This eliminated the potential for tower flooding, so that the operator could remove the cold spin controls. As of 2002, the C1:C2 ratio and gas processing rate controls were still in service. Maintenance, other than that for field devices, has been limited to a small number of tuning visits since 1992, according to the authors.
Composition control strategy
The strategy automatically adjusts reboiler duty according to changes in tower operating pressure, bottoms temperature, and changes in the C1:C2 ratio detected by the bottoms product chromatograph analyzer, said Phillips and Payne.

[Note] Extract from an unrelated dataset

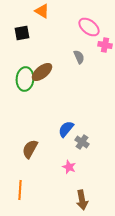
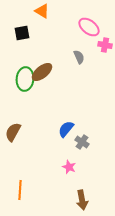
brown semicircle: moved 17 px left, 17 px up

The control strategy also automatically adjusts the reboiler duty according to changes in plant throughput because it controls the inlet gas reboiler and the heating medium trim reboiler (Fig. 4). The operator does not make manual adjustments unless C1:C2 specifications change.
Operation
A combination of analyzer feedback and predictive pressure compensation determines the target reboiler temperature. The system monitors the bottoms product: It checks any new analysis against limits and, if found valid, the analysis correction mode is entered, according to the authors.

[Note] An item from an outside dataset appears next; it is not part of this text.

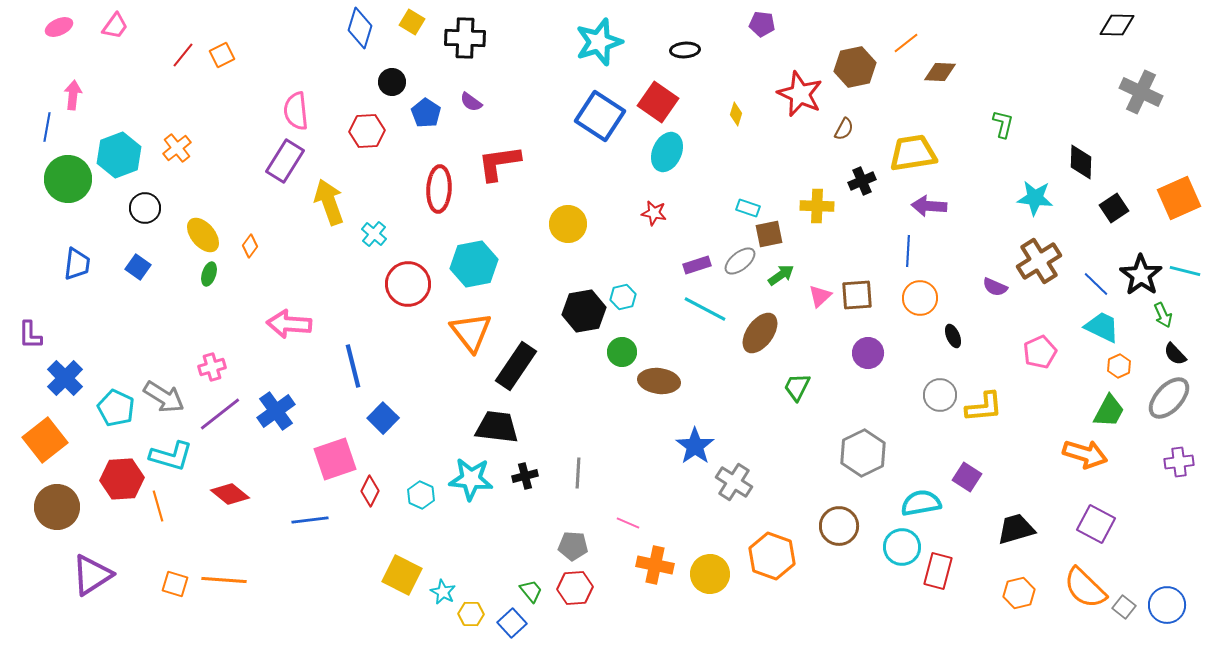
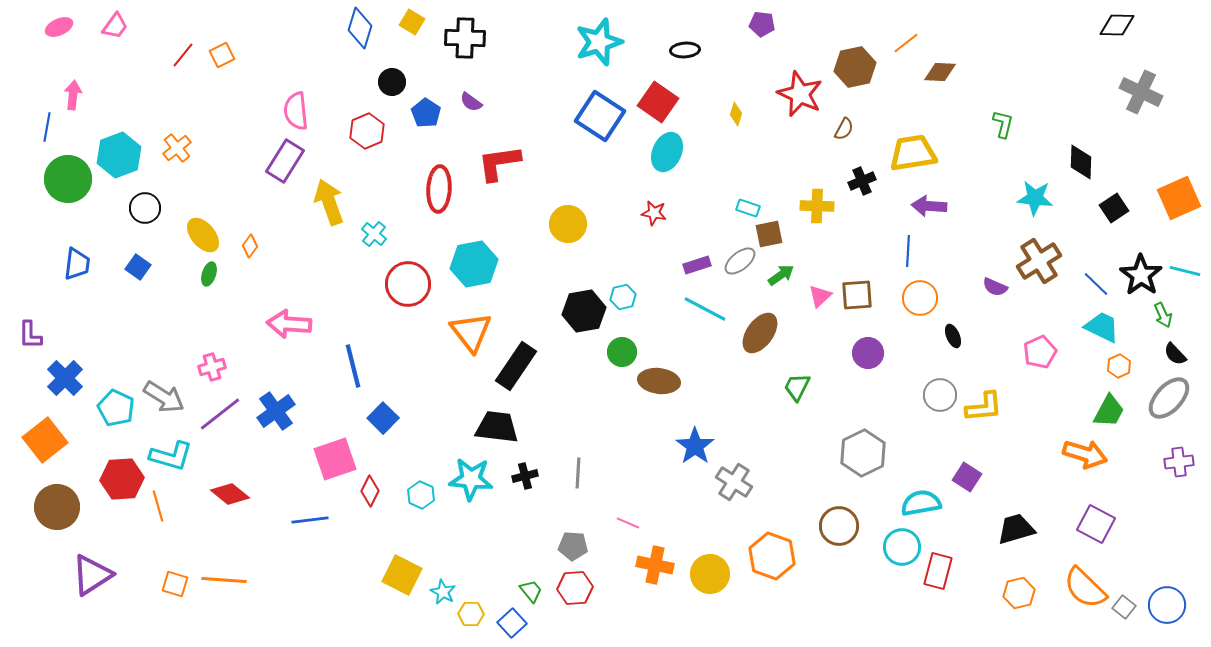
red hexagon at (367, 131): rotated 20 degrees counterclockwise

The strategy goes online for a short interval during each analyzer cycle. It makes small adjustments in the demethanizer bottoms conditions if the C1:C2 ratio is not on target.
Analyzer feedback combines with pressure, inlet rate, and bottoms temperature data to determine reboiler duties for the inlet gas and hot-oil trim reboilers. The reboiler strategy controls gas to the inlet-gas bottom and side reboilers, and heat to the trim reboiler.

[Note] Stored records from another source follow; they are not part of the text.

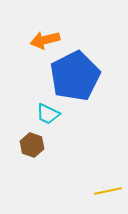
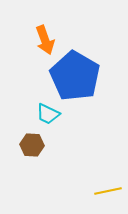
orange arrow: rotated 96 degrees counterclockwise
blue pentagon: rotated 15 degrees counterclockwise
brown hexagon: rotated 15 degrees counterclockwise
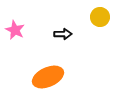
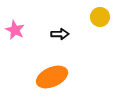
black arrow: moved 3 px left
orange ellipse: moved 4 px right
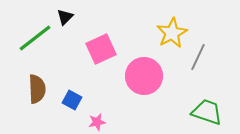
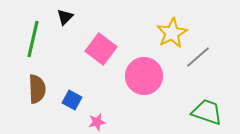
green line: moved 2 px left, 1 px down; rotated 39 degrees counterclockwise
pink square: rotated 28 degrees counterclockwise
gray line: rotated 24 degrees clockwise
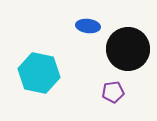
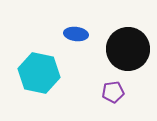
blue ellipse: moved 12 px left, 8 px down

They said that a key element in the demethanizer bottoms composition strategy is the logic that determines when a new chromatograph analysis is available, and that verifies its validity.
The composition feedback leads to an adjustment in the C1:C2 ratio only when a valid new analysis is reported. Concurrently, the system uses tower pressure, bottoms temperature, and inlet rates to continuously adjust reboiler duties to maintain the composition at or near the "last known good" value, according to the authors.
The analyzer feedback logic allows the operator to bypass the analyzer for maintenance without losing other functions.
Results
The C1:C2 controller has operated since 1992 with only occasional offline periods for analyzer repair or ethane rejection, when the plant operates at maximum reboiler duty, the authors said.
In 1994, daily average C1:C2 samples (Fig. 5) produced standard deviations of 0.03 mole % at 3 mole % target. In November 2002, the daily averages for the month had a standard deviation of 0.11 mole % at a 1 mole % target.
Due to negligible ethane margins, limiting "methane giveaway" is an economic priority. Variation in composition is a bit larger and composition control is more nonlinear as a component's value decreases towards zero.
Phillips and Payne said that this controller has operated at one third of the original set point (Fig. 6) for 8 years with only a minor retuning a few years ago. Controller maintenance requires retuning less than once every year.
The last DCS software change was in 1996, when the operator added a minor logic revision to improve response speed, according to the authors.
Flooding control
In 1994, the demethanizer was experiencing flooding problems, they said. A review by operations and the engineering contractor revealed that the liquid feed from the cold separator exceeded feed-tray-liquid loading limits.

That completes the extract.